Erections that happen as a result of genital stimulation are using nerves in the lower part of the spinal cord, and basically “bypass” the brain – the brain does not need to send messages in order for an erection to occur.

However, erections that are in response to other kinds of physical contact or erotic thoughts or visual cues do require processing by the brain. In this case, signals must pass from the brain along the whole spinal cord to reach the penis.

This is important, because depending on where in the brain or spinal cord the man has inflammation or demyelination, he may find that he is able to achieve erections in response to physical stimulation, but not foreplay or erotic situations (or vice versa).

How Severe Can Erectile Dysfunction Get?

Well, pretty severe – as in the complete inability to achieve any kind of erection.
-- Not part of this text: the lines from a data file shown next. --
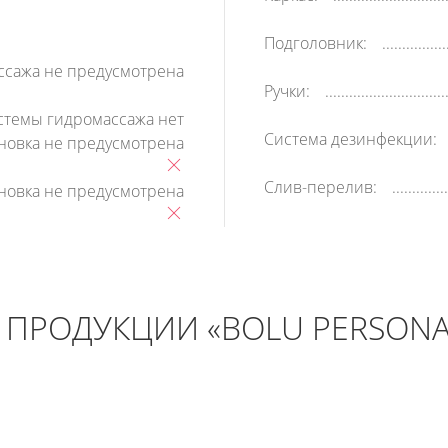
Подголовник:
ссажа не предусмотрена
Ручки:
стемы гидромассажа нет
Система дезинфекции:
ановка не предусмотрена
Слив-перелив:
ановка не предусмотрена
ПРОДУКЦИИ «BOLU PERSONAS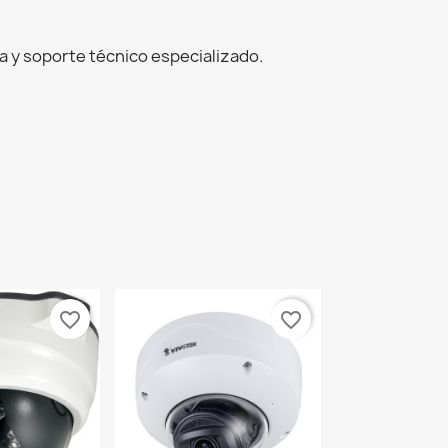
 y soporte técnico especializado.
favorite_border
favorite_border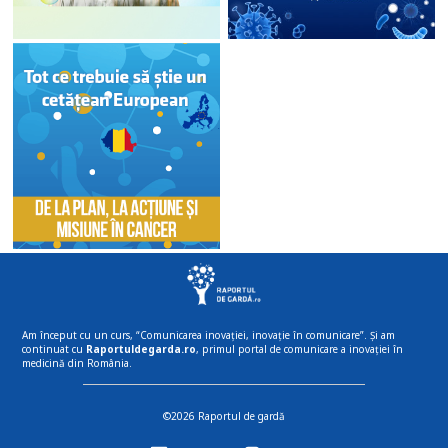
Am început cu un curs, “Comunicarea inovației, inovație în comunicare”. Și am
continuat cu
Raportuldegarda.ro
, primul portal de comunicare a inovației în
medicină din România.
©2026 Raportul de gardă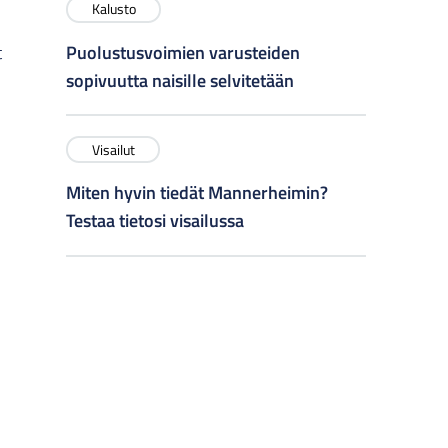
Kalusto
Puolustusvoimien varusteiden
t
sopivuutta naisille selvitetään
Visailut
Miten hyvin tiedät Mannerheimin?
Testaa tietosi visailussa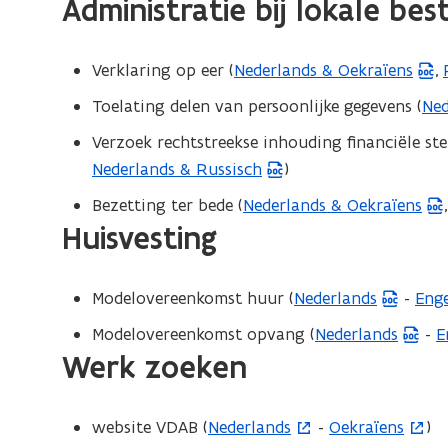
Administratie bij lokale bes
u
r
n
w
)
s
v
Verklaring op eer (
Nederlands & Oekraïens
,
(
(
t
e
W
e
Toelating delen van persoonlijke gegevens (
Ned
(
n
o
r
W
s
Verzoek rechtstreekse inhouding financiële ste
r
)
o
t
Nederlands & Russisch
)
(
d
r
e
W
Bezetting ter bede (
Nederlands & Oekraïens
b
(
d
r
o
Huisvesting
e
W
b
)
r
s
o
e
d
t
r
s
Modelovereenkomst huur (
Nederlands
-
Enge
(
(
b
a
d
t
W
W
e
Modelovereenkomst opvang (
Nederlands
-
E
(
(
n
b
a
o
o
Werk zoeken
s
W
d
e
n
r
r
t
o
o
o
s
d
d
d
a
r
r
p
t
website VDAB (
Nederlands
-
Oekraïens
)
(
(
o
b
b
n
d
d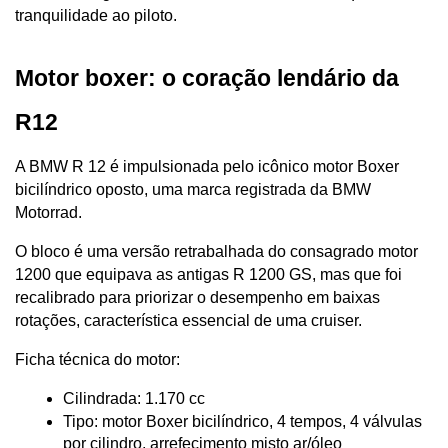
tranquilidade ao piloto.
Motor boxer: o coração lendário da 
R12
A BMW R 12 é impulsionada pelo icônico motor Boxer 
bicilíndrico oposto, uma marca registrada da BMW 
Motorrad. 
O bloco é uma versão retrabalhada do consagrado motor 
1200 que equipava as antigas R 1200 GS, mas que foi 
recalibrado para priorizar o desempenho em baixas 
rotações, característica essencial de uma cruiser.
Ficha técnica do motor:
Cilindrada: 1.170 cc
Tipo: motor Boxer bicilíndrico, 4 tempos, 4 válvulas 
por cilindro, arrefecimento misto ar/óleo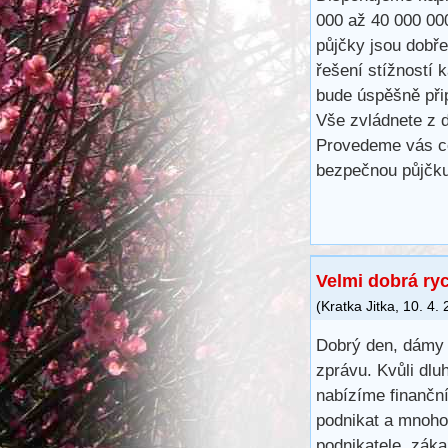
000 až 40 000 00
půjčky jsou dobře
řešení stížností 
bude úspěšně při
Vše zvládnete z d
Provedeme vás ce
bezpečnou půjčku
Velmi dobrá ry
(
Kratka Jitka
,
10. 4.
Dobrý den, dámy 
zprávu. Kvůli dlu
nabízíme finančn
podnikat a mnoho
podnikatele, záka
However, many treatments exist, and almost any case of erectile dysfunction can be treated to some degree.

Additional Points/Information

Ejaculation Is A Different Matter: Male orgasm (ejaculation) is a more complicated process than achieving an erection that requires fairly intact nerve pathways between the brain and lower spinal cord. For this reason, it is possible that a man can achieve an erection, but find ejaculation much more difficult or impossible.

Don’t Assume It’s MS: While it is pretty likely that erectile problems have something to do with MS, there can be other causes of erectile dysfunction. Diabetes, high blood pressure and high cholesterol are big culprits in causing problems with erections, and need to be managed.
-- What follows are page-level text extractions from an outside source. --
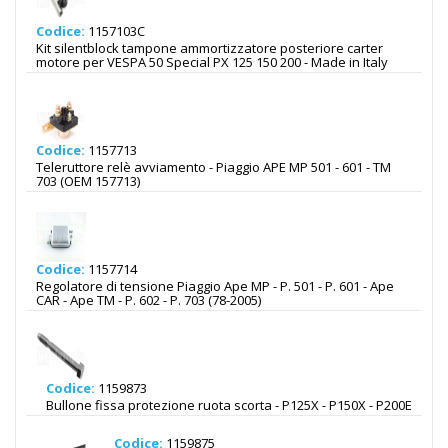
Codice:
1157103C
Kit silentblock tampone ammortizzatore posteriore carter
motore per VESPA 50 Special PX 125 150 200 - Made in Italy
Codice:
1157713
Teleruttore relè avviamento - Piaggio APE MP 501 - 601 - TM
703 (OEM 157713)
Codice:
1157714
Regolatore di tensione Piaggio Ape MP - P. 501 - P. 601 - Ape
CAR - Ape TM - P. 602 - P. 703 (78-2005)
Codice:
1159873
Bullone fissa protezione ruota scorta - P125X - P150X - P200E
Codice:
1159875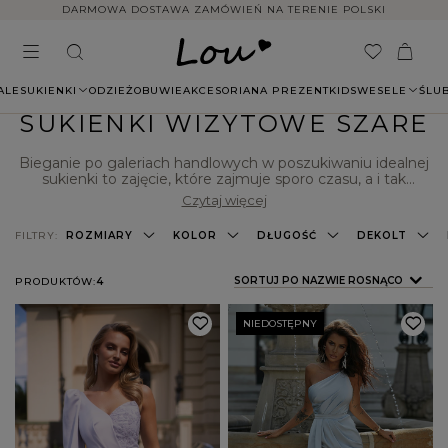
14 DNI NA ZWROT BEZ PODANIA PRZYCZYNY
ALE
SUKIENKI
ODZIEŻ
OBUWIE
AKCESORIA
NA PREZENT
KIDS
WESELE
ŚLU
SUKIENKI WIZYTOWE SZARE
Bieganie po galeriach handlowych w poszukiwaniu idealnej
sukienki to zajęcie, które zajmuje sporo czasu, a i tak
znalezienie idealnej kreacji na wielkie wyjście stwarza sporo
Czytaj więcej
problemów. A gdybyśmy tak powiedzieli Ci, że istnieje sklep
internetowy, który oferuje modne i pięknie skrojone
FILTRY:
ROZMIARY
KOLOR
DŁUGOŚĆ
DEKOLT
sukienki wizytowe
w wielu kolorach, wzorach, fasonach i
rozmiarach?
ZMIEŃ SORTOWANIE
SORTUJ PO NAZWIE ROSNĄCO
PRODUKTÓW:
4
NIEDOSTĘPNY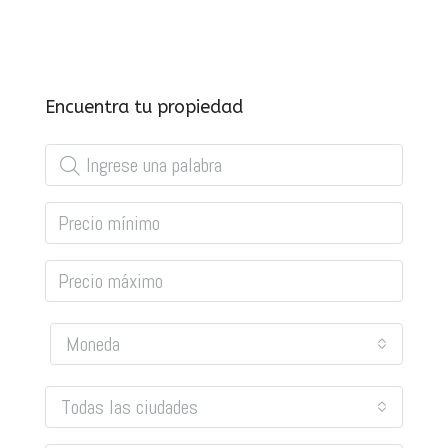
Encuentra tu propiedad
Moneda
Todas las ciudades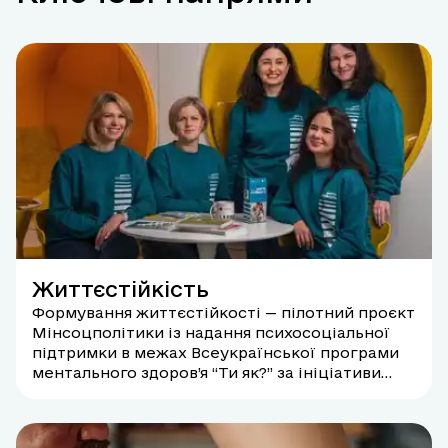
Життєстійкість
Формування життєстійкості — пілотний проєкт
Мінсоцполітики із надання психосоціальної
підтримки в межах Всеукраїнської програми
ментального здоров’я “Ти як?” за ініціативи
Першої леді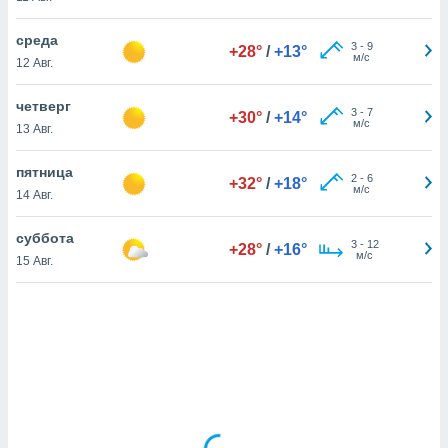
среда
3
-
9
+28°
/
+13°
и,
м/с
12 Авг.
 файлам
четверг
3
-
7
+30°
/
+14°
примете
м/с
13 Авг.
айлов
се равно
пятница
должать
2
-
6
+32°
/
+18°
м/с
14 Авг.
ся нашим
pogoda.com.
ае мы
суббота
3
-
12
+28°
/
+16°
м, что
м/с
15 Авг.
овлены
айлы cookie,
обходимы
ения
 веб-сайту,
файлы cookie
пользоваться
 действий
рекламы или
рованного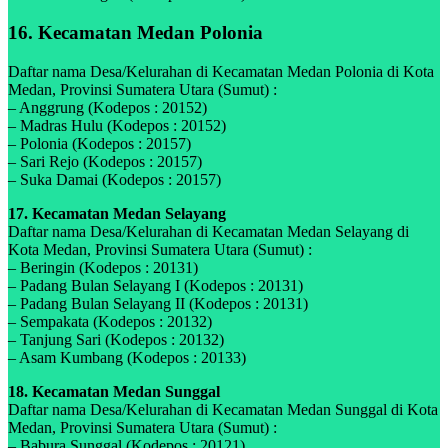
16. Kecamatan Medan Polonia
Daftar nama Desa/Kelurahan di Kecamatan Medan Polonia di Kota
Medan, Provinsi Sumatera Utara (Sumut) :
– Anggrung (Kodepos : 20152)
– Madras Hulu (Kodepos : 20152)
– Polonia (Kodepos : 20157)
– Sari Rejo (Kodepos : 20157)
– Suka Damai (Kodepos : 20157)
17. Kecamatan Medan Selayang
Daftar nama Desa/Kelurahan di Kecamatan Medan Selayang di
Kota Medan, Provinsi Sumatera Utara (Sumut) :
– Beringin (Kodepos : 20131)
– Padang Bulan Selayang I (Kodepos : 20131)
– Padang Bulan Selayang II (Kodepos : 20131)
– Sempakata (Kodepos : 20132)
– Tanjung Sari (Kodepos : 20132)
– Asam Kumbang (Kodepos : 20133)
18. Kecamatan Medan Sunggal
Daftar nama Desa/Kelurahan di Kecamatan Medan Sunggal di Kota
Medan, Provinsi Sumatera Utara (Sumut) :
– Babura Sunggal (Kodepos : 20121)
Check Your Meds: Certain prescription medications that you might be taking for MS symptoms could be causing (or contributing to) your erectile dysfunction. These include:

  • Anticholinergics, prescribed for bladder dysfunction or diarrhea, including: propantheline, (Norpanth, Pro-Banthine) and dicyclomine (Bentyl)
  • Antidepressants, including:
    • Tricyclic antidepressants, such as amitriptyline (Elavil, Endep), desipramine (Norpramin), doxepin (Sinequan), imipramine (Tofranil-PM), nortriptyline (Pamelor).
    • Selective Serotonin Reuptake Inhibitors (SSRIs), including fluoxetine (Prozac), sertraline (Zoloft), citalopram (Celexa) and paroxetine (Paxil).
    • Norepinephrine Reuptake Inhibitors, a newer class of antidepressants, which includes venlafaxine (Effexor) and duloxetine hydrochloride (Cymbalta).
  • Marijuana: If you are using marijuana, or any of its derivatives, for MS-related spasticity, tremor or pain (or for any other reason), be aware that marijuana use can lead to erectile dysfunction.

Sources:

Turkington, C. and Hooper, K. The A to Z of Multiple Sclerosis. New York: Checkmark Books, 2005.
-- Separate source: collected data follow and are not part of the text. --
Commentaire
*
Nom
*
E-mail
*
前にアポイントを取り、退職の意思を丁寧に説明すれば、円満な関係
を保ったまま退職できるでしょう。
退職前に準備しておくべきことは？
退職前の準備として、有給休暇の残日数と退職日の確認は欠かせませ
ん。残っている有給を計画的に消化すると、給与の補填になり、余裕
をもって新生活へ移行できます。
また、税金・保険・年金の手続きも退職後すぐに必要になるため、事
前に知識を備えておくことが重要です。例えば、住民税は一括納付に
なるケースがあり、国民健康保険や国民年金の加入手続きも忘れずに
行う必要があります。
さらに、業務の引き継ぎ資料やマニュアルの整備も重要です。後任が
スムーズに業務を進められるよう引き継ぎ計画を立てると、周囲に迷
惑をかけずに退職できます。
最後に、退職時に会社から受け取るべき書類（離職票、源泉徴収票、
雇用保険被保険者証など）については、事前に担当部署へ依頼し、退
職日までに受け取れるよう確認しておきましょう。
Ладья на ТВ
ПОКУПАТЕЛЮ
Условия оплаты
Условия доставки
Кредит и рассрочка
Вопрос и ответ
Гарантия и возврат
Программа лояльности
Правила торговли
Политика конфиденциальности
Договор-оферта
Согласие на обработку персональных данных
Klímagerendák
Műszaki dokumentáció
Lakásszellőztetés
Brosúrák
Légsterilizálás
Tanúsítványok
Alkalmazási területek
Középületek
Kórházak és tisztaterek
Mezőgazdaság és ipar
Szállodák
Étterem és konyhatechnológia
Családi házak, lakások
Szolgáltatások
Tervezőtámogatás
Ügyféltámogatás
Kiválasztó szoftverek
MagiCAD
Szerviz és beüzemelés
C. D. Beits, S. J. Jones, C. G. Fowler and Clare J. Fowler. Erectile dysfunction in multiple sclerosis Associated neurological and neurophysiological deficits, and treatment of the condition. Brain Vol. 117, No. 6, 1303-1310, 1994.

Hennessey A, Robertson NP, Swingler R, Compston DA. Urinary, faecal and sexual dysfunction in patients with multiple sclerosis. J Neurol. 1999 Nov;246(11):1027-32.